Otobüste yanına oturduğum ihtiyar garip tavırlarıyla bir anda dikkatimi çekmişti. Hele
cebinden çıkardığı mektuba benzer o kağıt parçasında, ne vardı, neler yazılıydı içerisinde bilmem! Her durakta, her kırmızı ışıkta o nameyi hemen camdan dışarı çıkarıyor “ Ey ahali! Duyduk duymadık demeyin, sizlerde okuyun bu yazılanları” dercesine caddede duran, yürüyen herkesin dikkatini çekmeye çalışıyordu bu ak sakallı ihtiyar. Otobüs hareket edince de elindeki kağıda bakıp kendi kendine söyleniyordu.

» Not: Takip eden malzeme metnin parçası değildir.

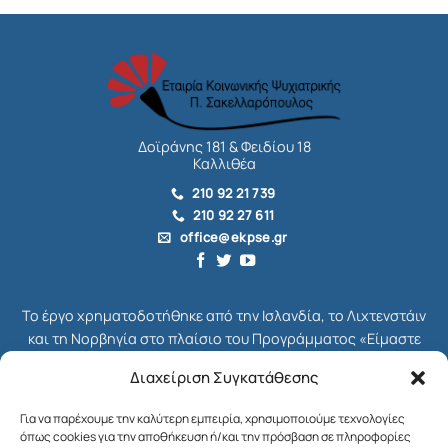
Δοϊράνης 181 & Φειδίου 18
Καλλιθέα
210 92 21 739
210 92 27 611
office@ekpse.gr
Το έργο χρηματοδοτήθηκε από την Ισλανδία, το Λιχτενστάιν
και τη Νορβηγία στο πλαίσιο του Προγράμματος «Είμαστε
όλοι Πολίτες», το οποίο ήταν μέρος του συνολικού
Διαχείριση Συγκατάθεσης
Χρηματοδοτικού Μηχανισμού του ΕΟΧ για την Ελλάδα,
γνωστού ως EEA Grants. Διαχειριστής Επιχορήγησης του
Για να παρέχουμε την καλύτερη εμπειρία, χρησιμοποιούμε τεχνολογίες
Προγράμματος ήταν το Ίδρυμα Μποδοσάκη.
όπως cookies για την αποθήκευση ή/και την πρόσβαση σε πληροφορίες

Bir iki durak gitmiştik. Mırıltıları kulağıma sızmaya başlamıştı . “Adres sorduk kardeşim adres, sizlerden para istemedik ya! Ne olurdu sanki bir iki kelam edip yolumu gösterseydiniz. Kıyamet günü sevabım çok gelir diye mi korkuyorsun” Ah şehrim ah! Ne olmuş sana! Ne yaptın, nerede yitirdin o medeniyetini...

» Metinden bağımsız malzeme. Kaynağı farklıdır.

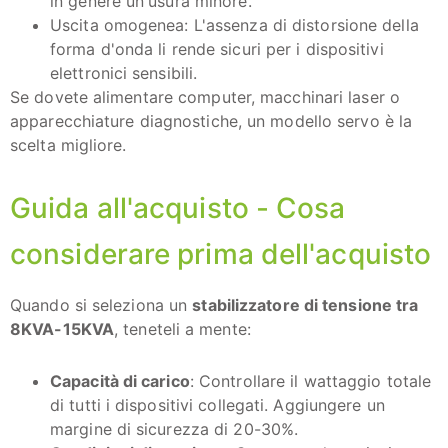
in genere un'usura minore.
Uscita omogenea: L'assenza di distorsione della
forma d'onda li rende sicuri per i dispositivi
elettronici sensibili.
Se dovete alimentare computer, macchinari laser o
apparecchiature diagnostiche, un modello servo è la
scelta migliore.
Guida all'acquisto - Cosa
considerare prima dell'acquisto
Quando si seleziona un
stabilizzatore di tensione tra
8KVA-15KVA
, teneteli a mente:
Capacità di carico
: Controllare il wattaggio totale
di tutti i dispositivi collegati. Aggiungere un
margine di sicurezza di 20-30%.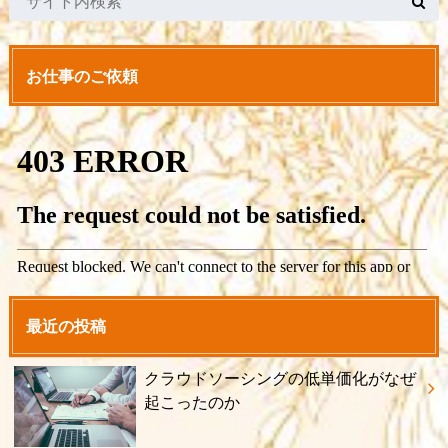
お仕事のご依頼
最近の投稿
クラウドソーシングの低単価化がなぜ
起こったのか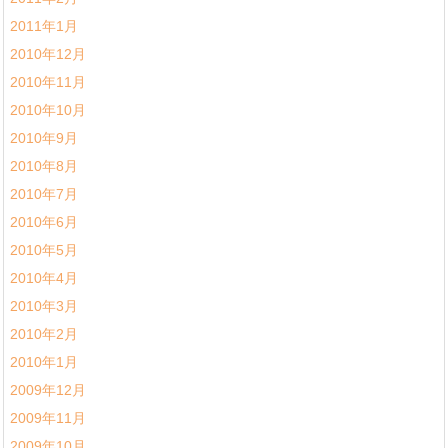
2011年1月
2010年12月
2010年11月
2010年10月
2010年9月
2010年8月
2010年7月
2010年6月
2010年5月
2010年4月
2010年3月
2010年2月
2010年1月
2009年12月
2009年11月
2009年10月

Nereden oturmuştum bu beli bükük ihtiyarın yanına bilmem! Siz deyin deli, ben diyeyim veli Yine de olup bitenleri merak ettim doğrusu:
- Dedeciğim, nasılsın, nereye gidiyorsun” diyerek söze başlamıştım: Elini omzuma atarak:
Delikanlım ne olmuş bize! Aldım başımı gidiyorum işte. Sizin şehir bana göre değilmiş meğer. Sabahtan beri adres soruyorum, herkes benden kaçıyor. Bir tatlı söze, bir tebessüme hasret kaldım sanki. Bir Allah’ın kulu konuşuvermiyor. İnsanlar birbirlerine ne kadar da yabancı olmuş. Bizler Hz. Adem’in evlatları değil miyiz? Hele gençler! Bazıları adresimi hiç mi hiç bilmiyor, kelimelerini dahi okumakta güçlük çekiyor. Hatta “ Böyle adres mi olur muş? Yaşım yirmi, hiç duymadım böyle mahalle , böyle sokak böyle apartman ismi. Sen bunları en iyisi mezardakilere sor, belki tarif ederler!” deyip alay edenlere bile rastladım. Şeyyy! Delikanlı yoksa bize öğretilen o güzelim bilgileri rafa mı kaldırdılar, sizleri o kaynaktan mahrum mu bıraktılar ne dersin?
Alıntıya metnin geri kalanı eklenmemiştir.